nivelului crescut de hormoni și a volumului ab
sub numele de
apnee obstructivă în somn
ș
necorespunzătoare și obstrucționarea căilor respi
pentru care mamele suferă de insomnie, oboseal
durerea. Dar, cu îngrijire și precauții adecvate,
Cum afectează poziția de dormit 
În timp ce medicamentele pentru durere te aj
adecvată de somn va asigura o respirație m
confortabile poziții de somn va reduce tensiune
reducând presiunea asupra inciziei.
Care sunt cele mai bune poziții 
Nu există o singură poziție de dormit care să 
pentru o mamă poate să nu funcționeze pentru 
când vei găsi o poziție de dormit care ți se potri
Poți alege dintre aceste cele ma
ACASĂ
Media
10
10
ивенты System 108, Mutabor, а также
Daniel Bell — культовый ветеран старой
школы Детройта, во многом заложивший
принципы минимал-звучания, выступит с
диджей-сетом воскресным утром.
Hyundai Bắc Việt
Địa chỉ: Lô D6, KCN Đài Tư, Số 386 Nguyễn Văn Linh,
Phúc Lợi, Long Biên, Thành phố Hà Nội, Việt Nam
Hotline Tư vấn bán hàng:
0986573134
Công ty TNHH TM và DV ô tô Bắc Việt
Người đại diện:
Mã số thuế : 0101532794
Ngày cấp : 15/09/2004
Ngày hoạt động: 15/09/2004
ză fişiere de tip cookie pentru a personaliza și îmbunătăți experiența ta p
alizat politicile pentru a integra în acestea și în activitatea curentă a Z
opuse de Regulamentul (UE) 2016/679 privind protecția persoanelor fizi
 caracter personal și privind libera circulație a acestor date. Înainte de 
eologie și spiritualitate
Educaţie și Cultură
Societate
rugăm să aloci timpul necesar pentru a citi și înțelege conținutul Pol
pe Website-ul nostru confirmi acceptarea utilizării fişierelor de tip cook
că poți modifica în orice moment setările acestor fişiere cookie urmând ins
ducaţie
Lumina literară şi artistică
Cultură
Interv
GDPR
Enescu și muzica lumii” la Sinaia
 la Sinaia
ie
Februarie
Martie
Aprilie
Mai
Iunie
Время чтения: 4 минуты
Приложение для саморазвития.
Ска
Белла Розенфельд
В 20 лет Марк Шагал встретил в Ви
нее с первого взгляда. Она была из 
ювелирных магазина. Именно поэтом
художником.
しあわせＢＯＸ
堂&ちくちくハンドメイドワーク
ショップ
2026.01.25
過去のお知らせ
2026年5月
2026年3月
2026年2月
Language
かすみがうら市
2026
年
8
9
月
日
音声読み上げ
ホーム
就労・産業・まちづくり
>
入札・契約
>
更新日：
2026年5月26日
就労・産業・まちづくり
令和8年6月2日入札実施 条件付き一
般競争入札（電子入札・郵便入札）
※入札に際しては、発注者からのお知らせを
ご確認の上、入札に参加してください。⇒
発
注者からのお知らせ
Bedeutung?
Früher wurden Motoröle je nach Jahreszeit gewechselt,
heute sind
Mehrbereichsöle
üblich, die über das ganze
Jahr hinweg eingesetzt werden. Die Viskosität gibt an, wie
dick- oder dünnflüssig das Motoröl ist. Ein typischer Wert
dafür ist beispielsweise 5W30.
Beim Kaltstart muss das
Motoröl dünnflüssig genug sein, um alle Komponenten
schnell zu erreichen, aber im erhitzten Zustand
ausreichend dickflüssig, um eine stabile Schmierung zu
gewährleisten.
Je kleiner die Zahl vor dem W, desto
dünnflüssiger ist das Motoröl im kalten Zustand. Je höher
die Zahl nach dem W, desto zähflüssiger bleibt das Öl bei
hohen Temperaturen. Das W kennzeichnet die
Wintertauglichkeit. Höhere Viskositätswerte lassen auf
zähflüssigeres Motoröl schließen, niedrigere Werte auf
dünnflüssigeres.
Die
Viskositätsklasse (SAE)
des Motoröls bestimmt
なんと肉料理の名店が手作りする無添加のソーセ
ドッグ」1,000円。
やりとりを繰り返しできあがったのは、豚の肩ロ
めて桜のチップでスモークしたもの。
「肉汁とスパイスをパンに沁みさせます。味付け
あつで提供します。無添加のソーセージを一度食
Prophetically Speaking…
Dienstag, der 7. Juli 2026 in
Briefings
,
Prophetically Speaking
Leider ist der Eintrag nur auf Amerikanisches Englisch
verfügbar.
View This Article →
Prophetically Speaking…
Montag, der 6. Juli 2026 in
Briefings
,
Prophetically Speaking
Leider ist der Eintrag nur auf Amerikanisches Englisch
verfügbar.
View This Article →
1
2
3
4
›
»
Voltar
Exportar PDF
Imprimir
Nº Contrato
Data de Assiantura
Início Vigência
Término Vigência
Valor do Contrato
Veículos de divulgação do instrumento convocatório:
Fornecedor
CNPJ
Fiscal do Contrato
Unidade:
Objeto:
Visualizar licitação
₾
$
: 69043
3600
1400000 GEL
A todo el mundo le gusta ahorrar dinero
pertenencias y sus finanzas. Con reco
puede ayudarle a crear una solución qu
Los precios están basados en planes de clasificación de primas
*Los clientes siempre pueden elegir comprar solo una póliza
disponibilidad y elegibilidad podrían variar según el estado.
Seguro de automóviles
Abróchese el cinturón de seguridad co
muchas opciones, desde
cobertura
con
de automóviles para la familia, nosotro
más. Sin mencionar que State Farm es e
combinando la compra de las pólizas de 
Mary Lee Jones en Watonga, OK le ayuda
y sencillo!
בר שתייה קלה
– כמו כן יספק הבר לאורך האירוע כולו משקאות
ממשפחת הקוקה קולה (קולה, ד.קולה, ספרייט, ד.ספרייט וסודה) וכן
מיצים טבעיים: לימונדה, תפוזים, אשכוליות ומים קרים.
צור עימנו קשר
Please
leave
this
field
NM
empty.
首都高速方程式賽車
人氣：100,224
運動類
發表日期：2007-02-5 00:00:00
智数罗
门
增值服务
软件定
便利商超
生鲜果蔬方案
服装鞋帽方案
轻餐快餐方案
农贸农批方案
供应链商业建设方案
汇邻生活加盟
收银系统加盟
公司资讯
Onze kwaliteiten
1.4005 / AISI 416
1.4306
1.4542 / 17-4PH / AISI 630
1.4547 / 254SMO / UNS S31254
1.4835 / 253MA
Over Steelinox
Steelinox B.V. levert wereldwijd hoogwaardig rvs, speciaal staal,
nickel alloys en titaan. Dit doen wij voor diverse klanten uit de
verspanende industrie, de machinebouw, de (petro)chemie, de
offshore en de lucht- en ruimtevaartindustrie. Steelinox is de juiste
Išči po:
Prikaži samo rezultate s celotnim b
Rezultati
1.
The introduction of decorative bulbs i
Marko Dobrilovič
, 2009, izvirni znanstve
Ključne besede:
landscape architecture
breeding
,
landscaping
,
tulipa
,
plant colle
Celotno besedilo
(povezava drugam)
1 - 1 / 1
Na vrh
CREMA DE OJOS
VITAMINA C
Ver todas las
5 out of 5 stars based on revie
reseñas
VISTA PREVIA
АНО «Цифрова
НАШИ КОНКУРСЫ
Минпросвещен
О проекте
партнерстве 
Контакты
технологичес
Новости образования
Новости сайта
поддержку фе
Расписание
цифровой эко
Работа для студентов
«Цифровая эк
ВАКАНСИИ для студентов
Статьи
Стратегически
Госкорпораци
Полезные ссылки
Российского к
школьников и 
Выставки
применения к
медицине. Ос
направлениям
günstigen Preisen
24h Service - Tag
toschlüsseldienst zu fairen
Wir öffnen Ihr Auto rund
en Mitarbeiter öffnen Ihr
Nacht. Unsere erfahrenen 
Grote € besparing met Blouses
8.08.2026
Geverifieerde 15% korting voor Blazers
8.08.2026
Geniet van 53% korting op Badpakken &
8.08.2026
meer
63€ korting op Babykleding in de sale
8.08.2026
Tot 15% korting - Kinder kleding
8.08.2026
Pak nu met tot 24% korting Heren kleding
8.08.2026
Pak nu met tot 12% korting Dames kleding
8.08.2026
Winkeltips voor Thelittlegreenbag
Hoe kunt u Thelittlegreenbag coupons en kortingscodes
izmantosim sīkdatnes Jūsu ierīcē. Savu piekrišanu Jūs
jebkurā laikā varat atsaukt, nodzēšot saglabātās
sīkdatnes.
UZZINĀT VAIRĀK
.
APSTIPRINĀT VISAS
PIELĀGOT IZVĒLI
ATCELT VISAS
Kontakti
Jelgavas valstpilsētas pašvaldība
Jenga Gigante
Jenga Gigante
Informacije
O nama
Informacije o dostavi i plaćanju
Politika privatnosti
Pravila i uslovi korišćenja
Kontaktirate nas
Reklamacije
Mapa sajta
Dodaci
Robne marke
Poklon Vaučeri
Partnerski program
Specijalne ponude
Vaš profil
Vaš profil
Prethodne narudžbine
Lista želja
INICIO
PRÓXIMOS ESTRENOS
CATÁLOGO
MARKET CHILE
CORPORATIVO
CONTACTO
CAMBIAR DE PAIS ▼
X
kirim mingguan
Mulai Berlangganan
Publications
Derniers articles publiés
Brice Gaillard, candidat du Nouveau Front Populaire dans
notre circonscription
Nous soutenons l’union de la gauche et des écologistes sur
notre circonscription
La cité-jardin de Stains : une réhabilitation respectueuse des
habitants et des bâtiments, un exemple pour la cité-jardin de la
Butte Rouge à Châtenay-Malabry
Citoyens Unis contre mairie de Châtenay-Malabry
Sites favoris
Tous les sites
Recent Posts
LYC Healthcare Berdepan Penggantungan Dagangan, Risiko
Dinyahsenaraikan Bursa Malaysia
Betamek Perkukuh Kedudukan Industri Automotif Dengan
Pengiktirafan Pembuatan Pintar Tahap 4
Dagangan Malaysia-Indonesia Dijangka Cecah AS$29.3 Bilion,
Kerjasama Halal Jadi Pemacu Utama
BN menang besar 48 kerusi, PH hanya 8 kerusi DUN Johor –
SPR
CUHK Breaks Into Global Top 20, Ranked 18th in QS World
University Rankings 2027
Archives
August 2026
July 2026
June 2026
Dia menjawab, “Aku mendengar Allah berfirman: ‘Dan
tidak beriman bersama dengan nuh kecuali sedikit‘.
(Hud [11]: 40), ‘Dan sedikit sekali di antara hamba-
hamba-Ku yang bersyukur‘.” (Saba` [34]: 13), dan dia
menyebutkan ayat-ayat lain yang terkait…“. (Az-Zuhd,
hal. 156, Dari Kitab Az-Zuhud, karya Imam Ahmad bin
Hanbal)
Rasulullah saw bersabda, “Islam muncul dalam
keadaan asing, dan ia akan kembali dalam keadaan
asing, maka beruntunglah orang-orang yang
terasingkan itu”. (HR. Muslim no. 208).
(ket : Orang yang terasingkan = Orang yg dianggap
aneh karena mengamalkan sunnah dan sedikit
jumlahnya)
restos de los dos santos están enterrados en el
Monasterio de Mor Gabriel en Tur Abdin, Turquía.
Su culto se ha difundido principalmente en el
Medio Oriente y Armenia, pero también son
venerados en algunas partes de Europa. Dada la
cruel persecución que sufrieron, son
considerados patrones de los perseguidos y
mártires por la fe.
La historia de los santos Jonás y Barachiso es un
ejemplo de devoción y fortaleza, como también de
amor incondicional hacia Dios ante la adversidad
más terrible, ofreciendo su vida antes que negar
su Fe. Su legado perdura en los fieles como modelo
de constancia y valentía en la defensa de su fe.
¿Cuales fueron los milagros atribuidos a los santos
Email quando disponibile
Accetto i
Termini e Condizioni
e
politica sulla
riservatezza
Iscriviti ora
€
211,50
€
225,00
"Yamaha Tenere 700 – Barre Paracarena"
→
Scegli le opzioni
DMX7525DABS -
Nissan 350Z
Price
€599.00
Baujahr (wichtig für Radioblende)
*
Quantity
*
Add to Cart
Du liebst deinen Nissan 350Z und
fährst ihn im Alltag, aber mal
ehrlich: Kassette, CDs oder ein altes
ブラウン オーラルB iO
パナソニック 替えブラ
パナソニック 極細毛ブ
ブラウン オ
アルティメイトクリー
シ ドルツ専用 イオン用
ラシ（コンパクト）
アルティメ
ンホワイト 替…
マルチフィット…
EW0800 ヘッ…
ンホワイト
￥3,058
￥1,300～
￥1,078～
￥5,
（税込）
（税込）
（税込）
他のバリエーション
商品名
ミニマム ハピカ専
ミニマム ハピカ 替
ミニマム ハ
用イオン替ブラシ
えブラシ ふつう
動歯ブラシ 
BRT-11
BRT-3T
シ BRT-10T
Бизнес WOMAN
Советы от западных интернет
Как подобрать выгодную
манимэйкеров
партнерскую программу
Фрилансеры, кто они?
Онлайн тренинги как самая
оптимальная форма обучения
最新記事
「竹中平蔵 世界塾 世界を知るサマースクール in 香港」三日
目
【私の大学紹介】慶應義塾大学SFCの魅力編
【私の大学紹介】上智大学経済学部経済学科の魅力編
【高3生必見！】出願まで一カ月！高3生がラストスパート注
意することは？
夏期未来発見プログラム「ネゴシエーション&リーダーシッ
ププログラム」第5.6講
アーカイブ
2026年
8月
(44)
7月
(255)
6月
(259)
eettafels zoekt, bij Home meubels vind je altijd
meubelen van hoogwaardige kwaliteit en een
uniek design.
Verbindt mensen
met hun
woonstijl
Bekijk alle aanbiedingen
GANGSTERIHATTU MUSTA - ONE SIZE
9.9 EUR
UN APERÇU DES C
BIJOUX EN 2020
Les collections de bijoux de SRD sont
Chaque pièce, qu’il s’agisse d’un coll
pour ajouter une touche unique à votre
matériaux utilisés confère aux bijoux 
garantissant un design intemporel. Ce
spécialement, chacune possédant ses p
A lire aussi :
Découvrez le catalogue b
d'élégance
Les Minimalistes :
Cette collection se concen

——————

* _Assigned task_
Look above for the line holding "поддержку фе" and the line holding "Prethodne narudžbine", then output exactly those two lines and every line between them, nothing more.

* _Solution to the problem_
поддержку фе
Расписание
цифровой эко
Работа для студентов
«Цифровая эк
ВАКАНСИИ для студентов
Статьи
Стратегически
Госкорпораци
Полезные ссылки
Российского к
школьников и 
Выставки
применения к
медицине. Ос
направлениям
günstigen Preisen
24h Service - Tag
toschlüsseldienst zu fairen
Wir öffnen Ihr Auto rund
en Mitarbeiter öffnen Ihr
Nacht. Unsere erfahrenen 
Grote € besparing met Blouses
8.08.2026
Geverifieerde 15% korting voor Blazers
8.08.2026
Geniet van 53% korting op Badpakken &
8.08.2026
meer
63€ korting op Babykleding in de sale
8.08.2026
Tot 15% korting - Kinder kleding
8.08.2026
Pak nu met tot 24% korting Heren kleding
8.08.2026
Pak nu met tot 12% korting Dames kleding
8.08.2026
Winkeltips voor Thelittlegreenbag
Hoe kunt u Thelittlegreenbag coupons en kortingscodes
izmantosim sīkdatnes Jūsu ierīcē. Savu piekrišanu Jūs
jebkurā laikā varat atsaukt, nodzēšot saglabātās
sīkdatnes.
UZZINĀT VAIRĀK
.
APSTIPRINĀT VISAS
PIELĀGOT IZVĒLI
ATCELT VISAS
Kontakti
Jelgavas valstpilsētas pašvaldība
Jenga Gigante
Jenga Gigante
Informacije
O nama
Informacije o dostavi i plaćanju
Politika privatnosti
Pravila i uslovi korišćenja
Kontaktirate nas
Reklamacije
Mapa sajta
Dodaci
Robne marke
Poklon Vaučeri
Partnerski program
Specijalne ponude
Vaš profil
Vaš profil
Prethodne narudžbine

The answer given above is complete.